Collection entries
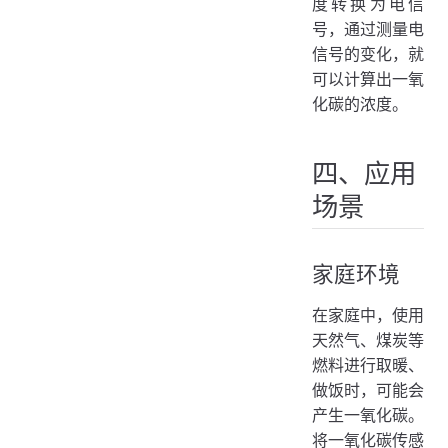
度转换为电信
号，通过测量电
信号的变化，就
可以计算出一氧
化碳的浓度。
四、应用
场景
家庭环境
在家庭中，使用
天然气、煤炭等
燃料进行取暖、
做饭时，可能会
产生一氧化碳。
将一氧化碳传感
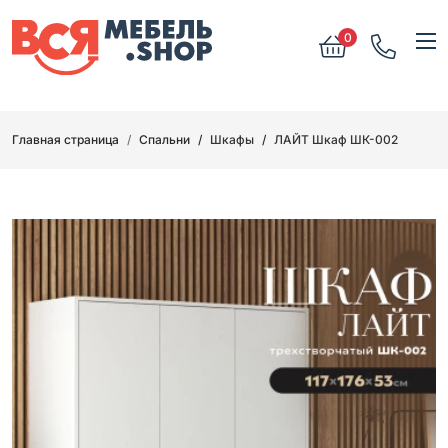
0
Главная страница
Спальни
Шкафы
ЛАЙТ Шкаф ШК-002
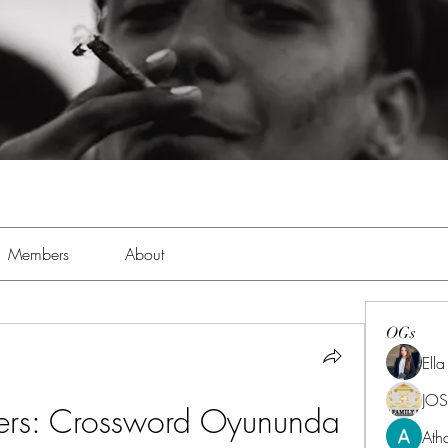
Members
About
OGs
Ell
JOS
rs: Crossword Oyununda 
Ath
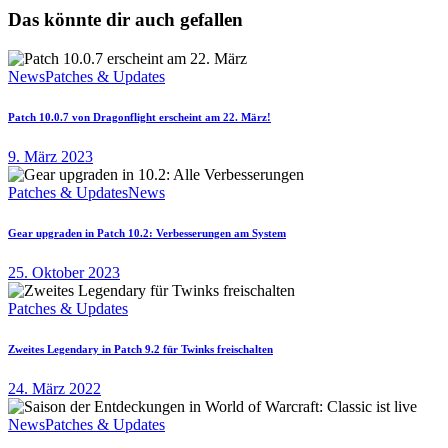
Das könnte dir auch gefallen
News
Patches & Updates
Patch 10.0.7 von Dragonflight erscheint am 22. März!
9. März 2023
Patches & Updates
News
Gear upgraden in Patch 10.2: Verbesserungen am System
25. Oktober 2023
Patches & Updates
Zweites Legendary in Patch 9.2 für Twinks freischalten
24. März 2022
News
Patches & Updates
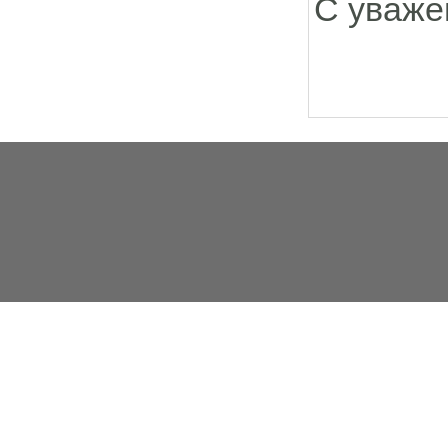
С уваже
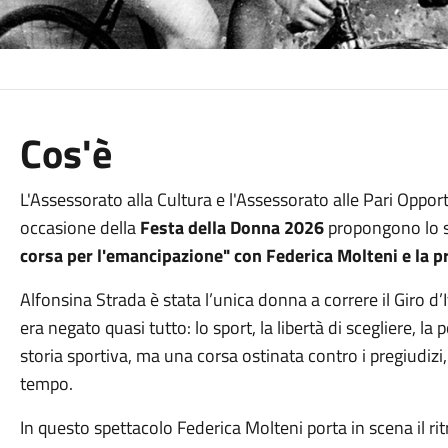
Cos'è
L'Assessorato alla Cultura e l'Assessorato alle Pari Oppo
occasione della
Festa della Donna 2026
propongono lo 
corsa per l'emancipazione" con Federica Molteni e la p
Alfonsina Strada è stata l’unica donna a correre il Giro d’
era negato quasi tutto: lo sport, la libertà di scegliere, la
storia sportiva, ma una corsa ostinata contro i pregiudizi,
tempo.
In questo spettacolo Federica Molteni porta in scena il ri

PROBLEM>
When a line in the data holds the word "della", show that line.

YOUR RESPONSE>
occasione della
Festa della Donna 2026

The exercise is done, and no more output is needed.